Master Marathon Queen-The Works 1984




    Il a fallu à Queen deux ans pour se remettre de l'album précédent, Hot Space. Les tensions qui venaient d'apparaître on dû s'appaiser, les projets solos se matérialiser pour qu'enfin le groupe réalise qu'il est plus fort uni que dispersé. La page disco/funk/dance est tournée et Queen revient à une approche plus conventionnelle et plus proche de son ancien ton, une approche plus rock néanmoins largement plus teintée de pop qu'à ses débuts.
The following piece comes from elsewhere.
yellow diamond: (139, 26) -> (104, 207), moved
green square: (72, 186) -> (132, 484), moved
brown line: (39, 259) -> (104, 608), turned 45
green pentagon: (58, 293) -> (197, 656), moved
The Works indique que Queen s'est effectivement remis au travail afin de fournir un album qui contentera bien plus ses fans et qui avec un peu de chance élargira même leur base en conquérant les ondes.
                 The Works.





    1984 est une année particulière, mais pas forcément dans le bon sens. C'est l'avènement du clip vidéo, MTV est en train de devenir une institution, Ghostbusters cartonne au cinéma, les épaulettes et les cheveux peroxydés sont à la mode...Tous les clichés des années 80 se trouvent cristallisés à merveille dans cette année, pour le meilleur et pour le pire. Beaucoup d'artistes comme David Bowie, qui publie cette année là Never Let Me Down, sans conteste son plus mauvais album, sont au creux de la vague. C'est par ailleurs l'année du triomphe de Prince avec son titre/album/film Purple Rain.
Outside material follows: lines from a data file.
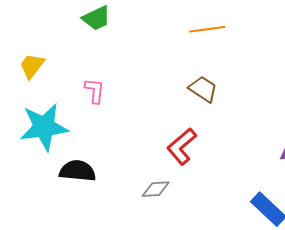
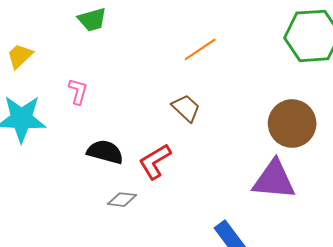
orange line: (207, 29) -> (200, 49), turned -36
black semicircle: (78, 171) -> (105, 152), moved

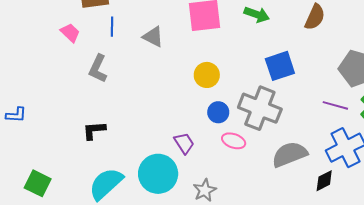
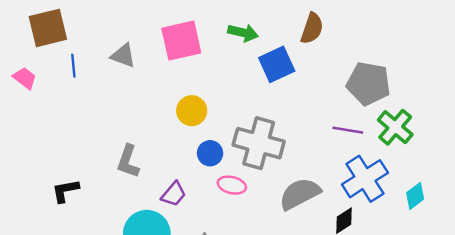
gray triangle: (153, 37) -> (123, 56), moved
blue square: (280, 66) -> (277, 64), moved
gray L-shape: (98, 69) -> (128, 161), moved
purple trapezoid: (184, 143) -> (174, 194), turned 80

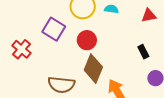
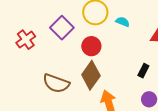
black rectangle: (143, 52) -> (143, 71), turned 40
   En cette année Orwellienne, Freddie Mercury participe à une ressortie du film Metropolis de Fritz Lang, remaniée par Georgio Moroder qui, jugeant peut-être l'oeuvre poussièreuse (ah les années 20 quelle bande de nuls, ils n'avaient même pas de Macintosh ces rustres ! Nous en 1984 au moins...) décide d'agrémenter sa version de compositions d'artistes de l'époque dont Adam Ant, Bonnie Tyler, Pat Benatar et notre moustachu. Certains n'ont pas vraiment la notion d'oeuvre historique, néanmoins cela permet à Freddie Mercury de négocier l'utilisation d'images du film (dont il est fan) pour un futur clip du groupe.
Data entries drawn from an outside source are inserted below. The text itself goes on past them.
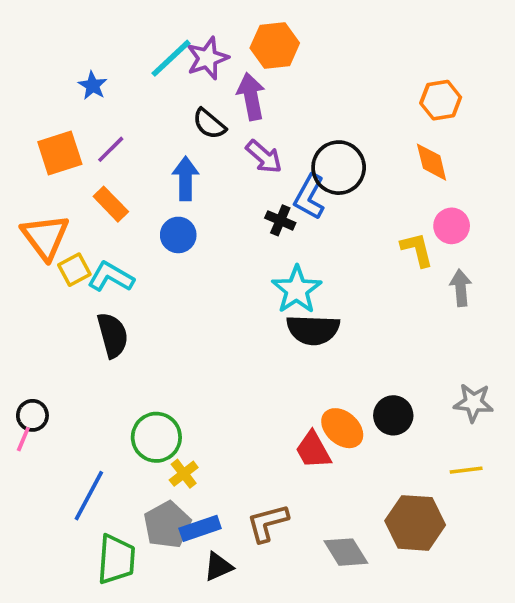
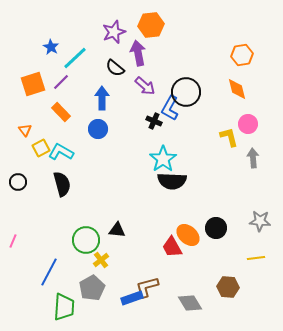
cyan line: (171, 58) -> (75, 58), moved
orange triangle: (45, 237) -> (25, 130), size x0.5
black circle: (32, 415) -> (18, 182), moved
brown hexagon: (415, 523) -> (228, 287), size x0.7
blue rectangle: (200, 528) -> (132, 298), moved
black triangle: (218, 567) -> (117, 230), moved, turned 30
   Et c'est pour supporter la sortie de Radio Gaga que seront utilisés quelques plans du film original à travers les vues de la ville futuriste dépeinte par Fritz Lang. La chanson en elle même est un morceau de Roger Taylor, jugeant Radio Caca trop idiot et trop peu universel, il déplore ici la perte de vitesse de la radio face à la vidéo de plus en plus envahissante. Les chansons ne sont plus alors découvertes par le seul passage radio, elles ont désormais besoin d'un support visuel accrocheur pour faire vendre des disques, ce ne sont plus vraiment les qualités musicales d'un groupe qui sont jugée, mais plutôt, selon lui leur image à travers des clips les plus attrayants possibles. L'intention est louable et le message est plutôt pertinent. Mais alors pourquoi en faire une chanson si marquée par le synthétisme ? Radio Gaga rassemble apparemment tout ce que le groupe comptait comme synthétiseurs, effets spéciaux (enfin pas tous nous verrons un peu plus tard) et boîtes à rythmes. Nous avons à travers le titre une vision assez claire de ce que pourrait être la musique de futur...de 1984. Le refrain entêtant est aussi pénible qu'efficace. Alors que le thème aurait pu donner un témoignage émouvant d'un homme regrettant le bon vieux temps de la radio où l'on découvrit ébahi de nouveaux sons venus de nulle part, et bien nous avons droit à un des morceaux les plus marqués dans les années 80 du groupe et sans doute un des plus fatigants à l'écoute. Il sera cependant un succès incontesté du groupe, ravivant la flamme auprès des fans et de tous ceux qui avaient jugé leurs précédents efforts trop éloignés de leurs morceaux habituels, ce qui est finalement assez étrange et paradoxal.
    Tear it Up  rattrape le coup. Brian May reprend les armes en nous livrant un morceau nettement plus rock, comme le groupe avait semble-t-il oublié d'en faire depuis un moment. La batterie rappelle évidemment We Will Rock You et le riff agressif ne manquera pas de faire se remuer les foules lors des concerts. C'est un morceau mené tambour battant, au sens propre qui montre que le groupe est tout à fait capable de revenir à sa pugnacité d'autrefois, rappelant par son mordant le morceau Tear Your Mother Down du même Brian May par exemple.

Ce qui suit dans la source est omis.